**EXERCISE DESCRIPTION:** Report each line of the data that contains the string "Ethereum".

Page-level text extractions:
++++++

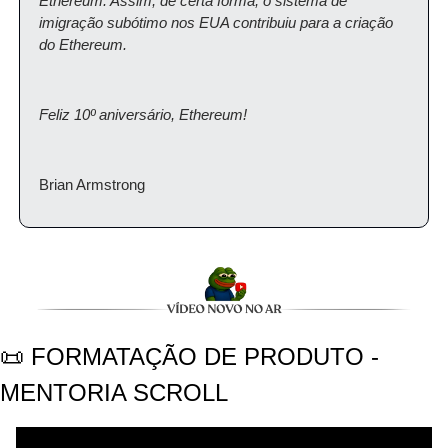
Ethereum. Assim, de certa forma, o sistema de 
imigração subótimo nos EUA contribuiu para a criação 
do Ethereum.
Feliz 10º aniversário, Ethereum!
Brian Armstrong
📜 FORMATAÇÃO DE PRODUTO - 
MENTORIA SCROLL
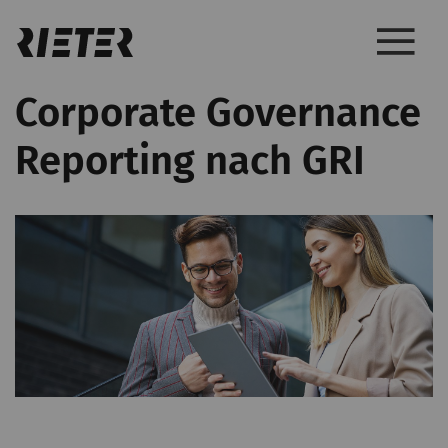
Corporate Governance
Reporting nach GRI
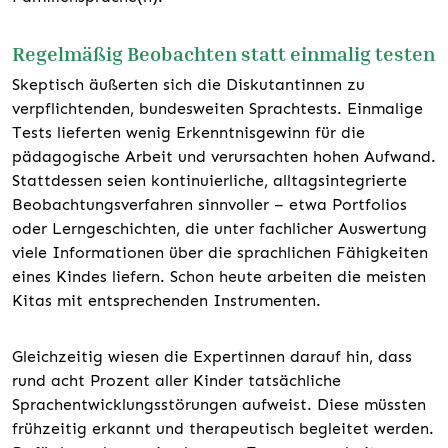
Regelmäßig Beobachten statt einmalig testen
Skeptisch äußerten sich die Diskutantinnen zu
verpflichtenden, bundesweiten Sprachtests. Einmalige
Tests lieferten wenig Erkenntnisgewinn für die
pädagogische Arbeit und verursachten hohen Aufwand.
Stattdessen seien kontinuierliche, alltagsintegrierte
Beobachtungsverfahren sinnvoller – etwa Portfolios
oder Lerngeschichten, die unter fachlicher Auswertung
viele Informationen über die sprachlichen Fähigkeiten
eines Kindes liefern. Schon heute arbeiten die meisten
Kitas mit entsprechenden Instrumenten.
Gleichzeitig wiesen die Expertinnen darauf hin, dass
rund acht Prozent aller Kinder tatsächliche
Sprachentwicklungsstörungen aufweist. Diese müssten
frühzeitig erkannt und therapeutisch begleitet werden.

++++++

**ANSWER FOR THIS EXERCISE:**
Ethereum. Assim, de certa forma, o sistema de 
do Ethereum.
Feliz 10º aniversário, Ethereum!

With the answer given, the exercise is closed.